Hold your Cube as shown below, Press "Next" to start.
Paint your Professor's Cube's current state onto the 3D model, press Solve, and follow the step-by-step instructions to reach a solved state.
Use the color palette in the top-right corner. Select from the 6 standard colors: White, Yellow, Red, Orange, Blue, and Green.
Click on any tile to paint it. Use the rotation arrows to access all 6 faces. Each face has 25 tiles (5×5 grid) — this is the most tile-intensive cube, so take your time for accuracy.
Each color must appear exactly 25 times across all faces. The 5×5 has a fixed center tile on each face (like the 3×3), which helps orient your painting. Double-check every face before solving.

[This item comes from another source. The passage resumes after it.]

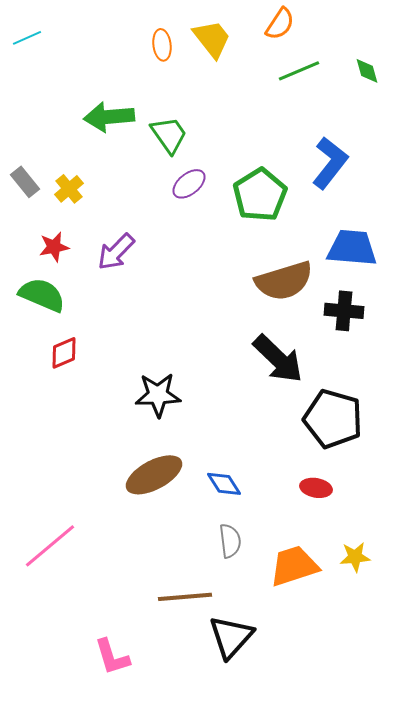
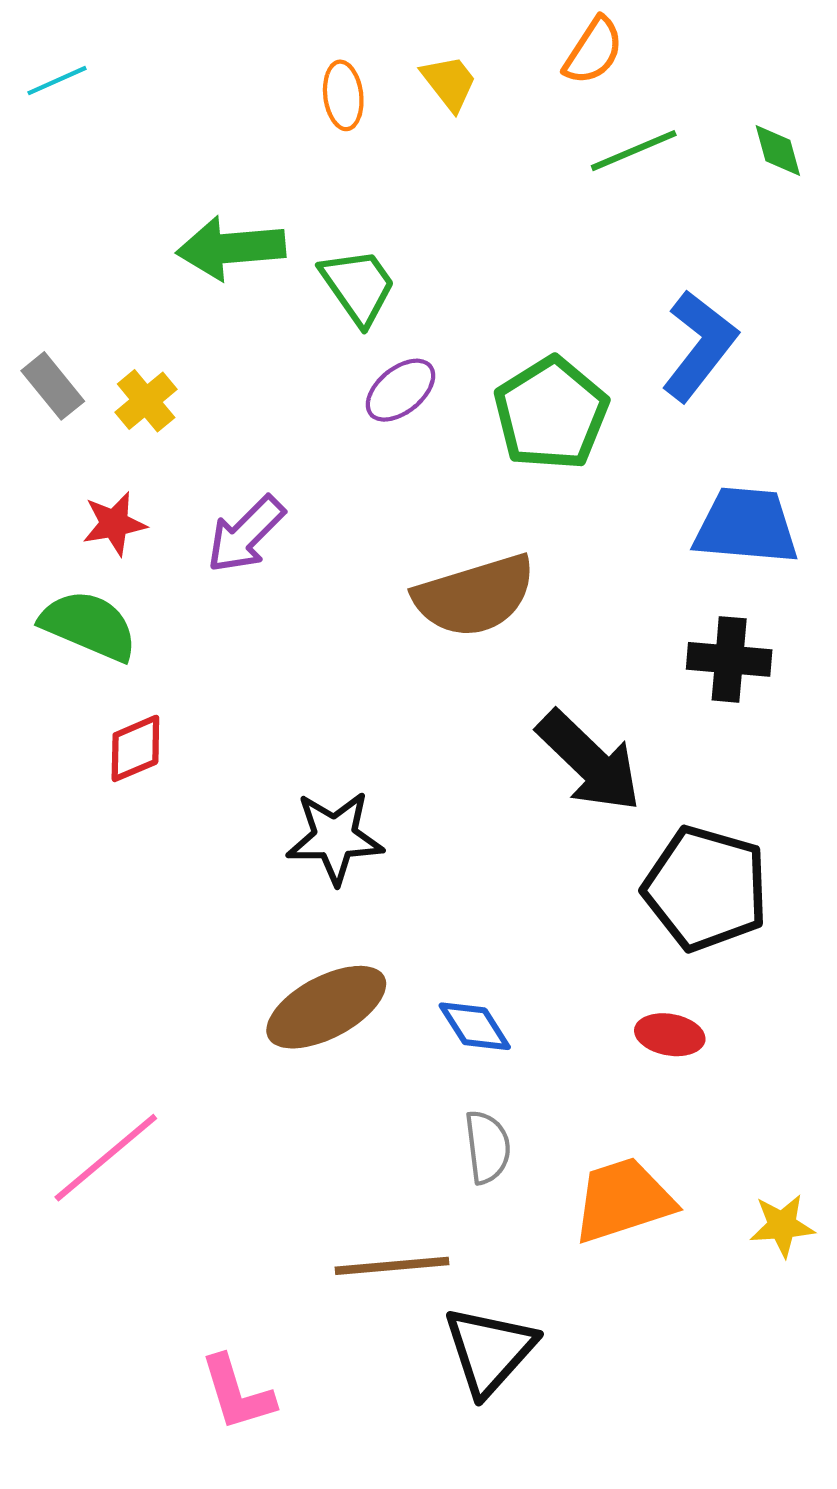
yellow trapezoid: (212, 39) -> (449, 83), size x0.7
brown semicircle: (284, 281) -> (475, 596), moved
yellow star: (355, 557) -> (782, 1226), moved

Press Solve! to validate and compute a solution. The 5×5 solver may take several seconds due to the puzzle's immense complexity. Follow each move in playback mode using Next and Back.
The standard color scheme for the 5×5 Professor's Cube.
Our 5×5 solver uses the Reduction Method — it first groups the 9 center pieces per face, then pairs the edge pieces, and finally solves it as a 3×3. Solutions typically require 60–80 moves. With 2.83 × 10⁷⁴ possible states, this is by far the most complex cube we solve.
Invented in 1981 by Udo Krell, the Professor's Cube has 98 visible pieces and an astronomical 2.83 × 10⁷⁴ possible states. Unlike the 4×4, it has no parity errors thanks to its odd-numbered layers. The world record is 32.14 seconds by Max Park.